At first glance, the mass-produced and unannotated pocket score may appear insignificant, but it plays a key part in Burgess’s story. In This Man and Music (1982), Burgess describes the first time he heard the piece of music as a boy on his crystal set radio as a kind of epiphany:
There is, for everybody, a first time. A psychedelic moment, as they say or used to say nowadays, an instant of recognition of verbally inexpressible spiritual realities, a meaning for the term beauty.
He describes rushing out to buy the score with money given to him for his fifteenth birthday, and he has carefully and neatly inscribed the inside cover: ‘J.B. Wilson, 261 Moss Lane East, Manchester 14’ (John Burgess Wilson was Anthony Burgess’s original name).
The ‘quiet impact of Debussy’s orchestra’ sparked a lifelong passion for music, particularly classical music: for listening to it; for learning about it; and for composition. Debussy was a major influence on Burgess’s earliest musical works, none of which have survived in their original form. Fortunately, we are provided with a glimpse of this period in a nocturne for oboe and piano, which is dated 1987 and bears the handwritten contextual note ‘Composed when I was 15 years old and suddenly remembered at the age of 70.’
Although Burgess would develop passions for other composers as his musical education progressed, Debussy remained a firm favourite. Burgess’s vinyl collection, preserved within our archive, contains twelve recordings of music by Debussy, including two copies of the Prélude (see below). His audio cassette collection and library of books contain further recordings, biographies, and critical studies of the composer, alongside works about Bach, Beethoven, Chopin, Elgar, Handel, Mozart, and Stravinsky.

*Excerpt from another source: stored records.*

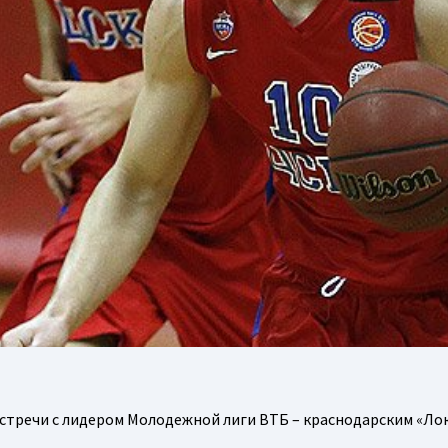
встречи с лидером Молодежной лиги ВТБ – краснодарским «Л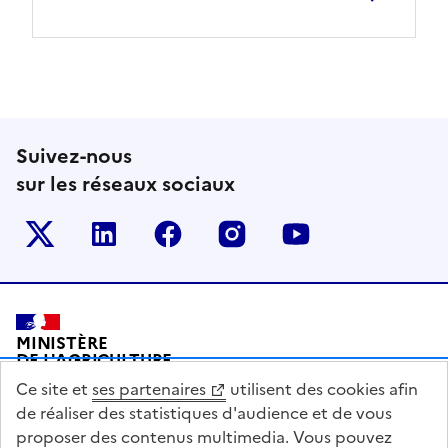
Suivez-nous
sur les réseaux sociaux
Le ministère sur Twitter
Le ministère sur LinkedIn
Le ministère sur Facebook
Le ministère sur Inst
Le ministère s
Pied de page
MINISTÈRE
DE L'AGRICULTURE
DE L'AGRO-ALIMENTAIRE
Ce site et
ses partenaires
utilisent des cookies afin
ET DE LA SOUVERAINETÉ
ALIMENTAIRE
de réaliser des statistiques d'audience et de vous
proposer des contenus multimedia. Vous pouvez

Burgess’s early musical ambitions were thwarted when he failed to be accepted to read music at Manchester University, but his love of music remained and would surface in many of his novels, both in their form and in their characters. In A Clockwork Orange (1962), the protagonist Alex is, like Burgess, a lover of classical music. Although Debussy isn’t mentioned explicitly as one of Alex’s favourite composers, it’s likely, as Paul Phillips notes in A Clockwork Counterpoint: The Music and Literature of Anthony Burgess, that Burgess had Debussy in mind when Alex refers to ‘a very nice malenky string quartet, my brothers, by Claudius Birdman.’ ‘Claudius Birdman’ is one of several fictional composers and compositions within the novel.

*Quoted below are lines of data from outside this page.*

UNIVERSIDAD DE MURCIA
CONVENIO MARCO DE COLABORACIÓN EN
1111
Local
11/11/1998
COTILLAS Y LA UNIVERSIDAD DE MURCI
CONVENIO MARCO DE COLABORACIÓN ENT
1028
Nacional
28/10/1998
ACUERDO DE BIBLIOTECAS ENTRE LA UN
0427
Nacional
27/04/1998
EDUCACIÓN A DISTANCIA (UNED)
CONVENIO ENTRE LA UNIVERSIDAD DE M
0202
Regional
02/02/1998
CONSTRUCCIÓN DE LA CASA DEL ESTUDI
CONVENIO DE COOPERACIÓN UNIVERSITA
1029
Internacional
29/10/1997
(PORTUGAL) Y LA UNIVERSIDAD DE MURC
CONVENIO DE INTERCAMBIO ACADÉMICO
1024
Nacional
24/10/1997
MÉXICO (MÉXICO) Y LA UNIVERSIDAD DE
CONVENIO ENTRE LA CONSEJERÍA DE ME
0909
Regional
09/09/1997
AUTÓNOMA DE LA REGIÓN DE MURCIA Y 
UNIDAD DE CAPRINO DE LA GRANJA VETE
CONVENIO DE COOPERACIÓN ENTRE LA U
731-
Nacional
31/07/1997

Similarly, the bliss Alex feels when hearing a new violin concerto by Geoffrey Plautus recalls Burgess’s own transformative experience of listening to Debussy:
Oh it was gorgeousness and gorgeosity made flesh. The trombones crunched redgold under my bed, and behind my gulliver the trumpets three-wise silverflamed, and there by the door the timps rolling through my guts and out again crunched like candy thunder. Oh, it was wonder of wonders.